時を経て、ウオッカがスペシャルウィークの壁を突破すると、その3年後、トーセンジョーダンが1:56.1の世界レコード級のタイムで走破し、日本競馬の金字塔を打ち立てた。
ウオッカが参戦して以来、良馬場の勝ち時計は1分57秒前半を推移し、このレースは進化を遂げた。

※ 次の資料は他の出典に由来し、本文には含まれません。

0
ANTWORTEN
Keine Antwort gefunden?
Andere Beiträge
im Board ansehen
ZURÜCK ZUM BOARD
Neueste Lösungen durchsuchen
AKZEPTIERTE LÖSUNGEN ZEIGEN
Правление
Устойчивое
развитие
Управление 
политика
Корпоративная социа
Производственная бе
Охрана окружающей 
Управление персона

でも、1番人気がよく負ける。魔物との戦いは続く。今も変わらない。
ダービーが高速化して久しいが、意外な結果が残っている。
良でも重でも1、2番人気が勝つ。
渋馬場で制した馬は、
メイショウサムソン
ロジユニヴァース
オルフェーヴル
15年間で例外はエイシンフラッシュのみ。牝馬のウオッカも3番人気だった。
ダービーの権威は揺るがない。
世界的なトレンドである、快時計乱発の流れ。
ダートがスピード競馬の中心であるという認識も、そろそろ考え改めなければならないのだろう。
血の先入観
GⅠの谷間で、適性という謎に迷い込んだ。
アスカクリチャンがアルゼンチン共和国杯を快勝。母父はダイナレター。七夕賞を勝ったアフリートの孫。

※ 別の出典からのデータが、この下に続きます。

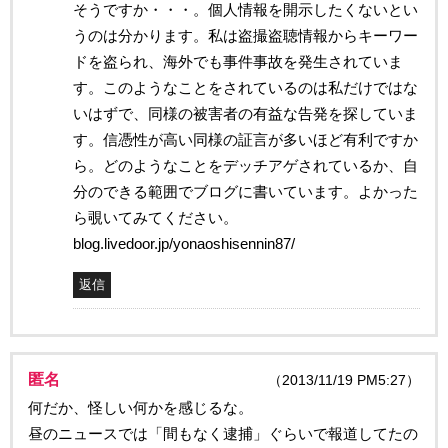
そうですか・・・。個人情報を開示したくないとい
うのは分かります。私は盗撮盗聴情報からキーワー
ドを盗られ、海外でも事件事故を発生されていま
す。このようなことをされているのは私だけではな
いはずで、同様の被害者の有益な告発を探していま
す。信憑性が高い同様の証言が多いほど有利ですか
ら。どのようなことをデッチアゲされているか、自
分のできる範囲でブログに書いています。よかった
ら覗いてみてください。
blog.livedoor.jp/yonaoshisennin87/
返信
匿名
（2013/11/19 PM5:27）
何だか、怪しい何かを感じるな。
昼のニュースでは「間もなく逮捕」ぐらいで報道してたの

母父はナリタハヤブサ。七夕賞を勝ったアフリートの仔、という不思議な前例もある。
ダートを使われ続け初芝で2勝目を挙げて以降、船橋に転出するまで芝で走ったドモナラズと比べ、芝のみ一貫して使われきたアスカクリチャンは似たような成長曲線でも背景が異なる。
荒れ馬場は合うが、不良馬場では勝っていないのは同じ。
ダート向きの方が芝で走る。データ上は否定される仮説。ただ、アスカクリチャンがもしダートに参戦しても、きっとGⅠには届かない。
兼用馬は芝も速く走れる。難しい。
西では、芝の重賞馬・ブライトラインがダート重賞初制覇。
カネヒキリが現れてから、距離の壁と同時に芝・ダートの垣根が取り払われたフジキセキ産駒。
総じて、芝のGⅠでは詰めが甘く、ダート向きの馬は本当はもっといるはずだ。
このくらいの時計が合うという欧州鈍重血統のダート参戦組もいるが、そういうタイプは重賞で馬脚を現す。
ブライトラインはその複合体で、能力バランスがダートのこのくらいの時計にフィットしているのだろう。
オープン級にまで育つ馬は、能力バランスのいずれかが突出しているもの。
だから、芝が得意というよりダートが苦手、またその逆というようなやや曖昧な性質で、それでも能力が高いからそれぞれ血統のイメージとは異なる結果が出たのだと思う。
一風変わった個性は能力の裏付け。
まあ、これでも一側面を少し覗いただけの事。
競走馬は、難解な血統のパズル。故に、特殊な解も存在する。
新馬回顧 11/2・3
土曜 東京
1800は人気薄の台頭。シーザスターズ、ハーツクライの末脚に屈す。
勝ったストロベリーキングの4代母はワンスウェド。きっと何か特別なものを秘めているかもしれないが、全能力は不明。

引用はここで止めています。